## Exercise aim
An exact transcript of every entry is required, without any of the pictures.

* * * * * * *

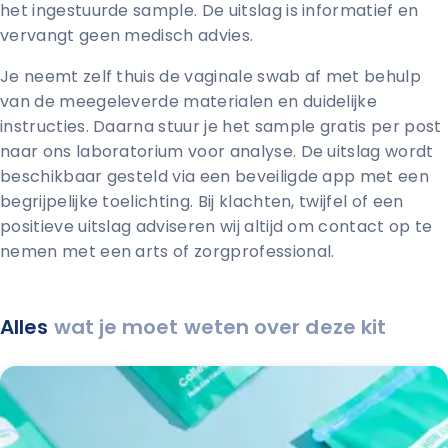
het ingestuurde sample. De uitslag is informatief en
vervangt geen medisch advies.
Je neemt zelf thuis de vaginale swab af met behulp
van de meegeleverde materialen en duidelijke
instructies. Daarna stuur je het sample gratis per post
naar ons laboratorium voor analyse. De uitslag wordt
beschikbaar gesteld via een beveiligde app met een
begrijpelijke toelichting. Bij klachten, twijfel of een
positieve uitslag adviseren wij altijd om contact op te
nemen met een arts of zorgprofessional.
Alles
wat je moet weten over deze kit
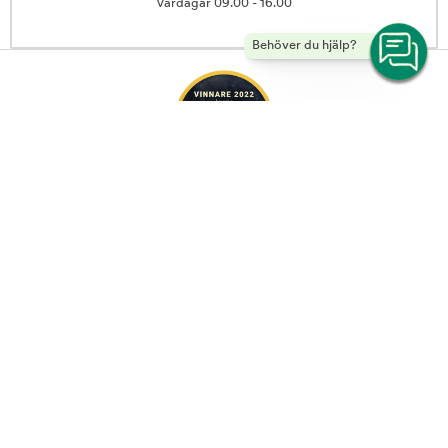
Vardagar 09.00 - 16.00
Behöver du hjälp?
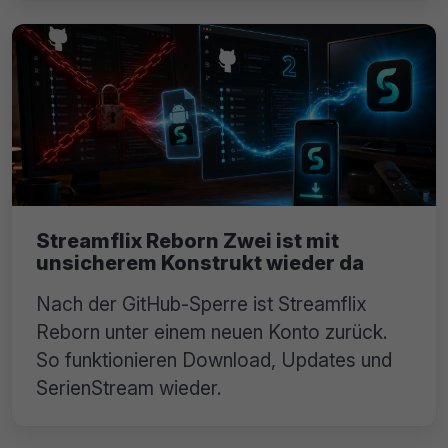
Streamflix Reborn Zwei ist mit
unsicherem Konstrukt wieder da
Nach der GitHub-Sperre ist Streamflix
Reborn unter einem neuen Konto zurück.
So funktionieren Download, Updates und
SerienStream wieder.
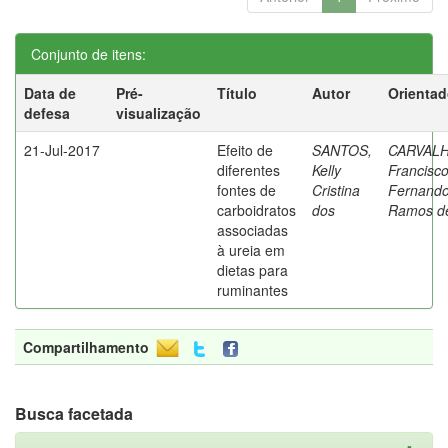
Conjunto de itens:
Data de
Pré-
Título
Autor
Orientad
defesa
visualização
21-Jul-2017
Efeito de
SANTOS,
CARVALH
diferentes
Kelly
Francisc
fontes de
Cristina
Fernand
carboidratos
dos
Ramos d
associadas
à ureia em
dietas para
ruminantes
Compartilhamento
Busca facetada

* * * * * * *

## Task solution
het ingestuurde sample. De uitslag is informatief en
vervangt geen medisch advies.
Je neemt zelf thuis de vaginale swab af met behulp
van de meegeleverde materialen en duidelijke
instructies. Daarna stuur je het sample gratis per post
naar ons laboratorium voor analyse. De uitslag wordt
beschikbaar gesteld via een beveiligde app met een
begrijpelijke toelichting. Bij klachten, twijfel of een
positieve uitslag adviseren wij altijd om contact op te
nemen met een arts of zorgprofessional.
Alles
wat je moet weten over deze kit
Vardagar 09.00 - 16.00
Behöver du hjälp?
Streamflix Reborn Zwei ist mit
unsicherem Konstrukt wieder da
Nach der GitHub-Sperre ist Streamflix
Reborn unter einem neuen Konto zurück.
So funktionieren Download, Updates und
SerienStream wieder.
Conjunto de itens:
Data de
Pré-
Título
Autor
Orientad
defesa
visualização
21-Jul-2017
Efeito de
SANTOS,
CARVALH
diferentes
Kelly
Francisc
fontes de
Cristina
Fernand
carboidratos
dos
Ramos d
associadas
à ureia em
dietas para
ruminantes
Compartilhamento
Busca facetada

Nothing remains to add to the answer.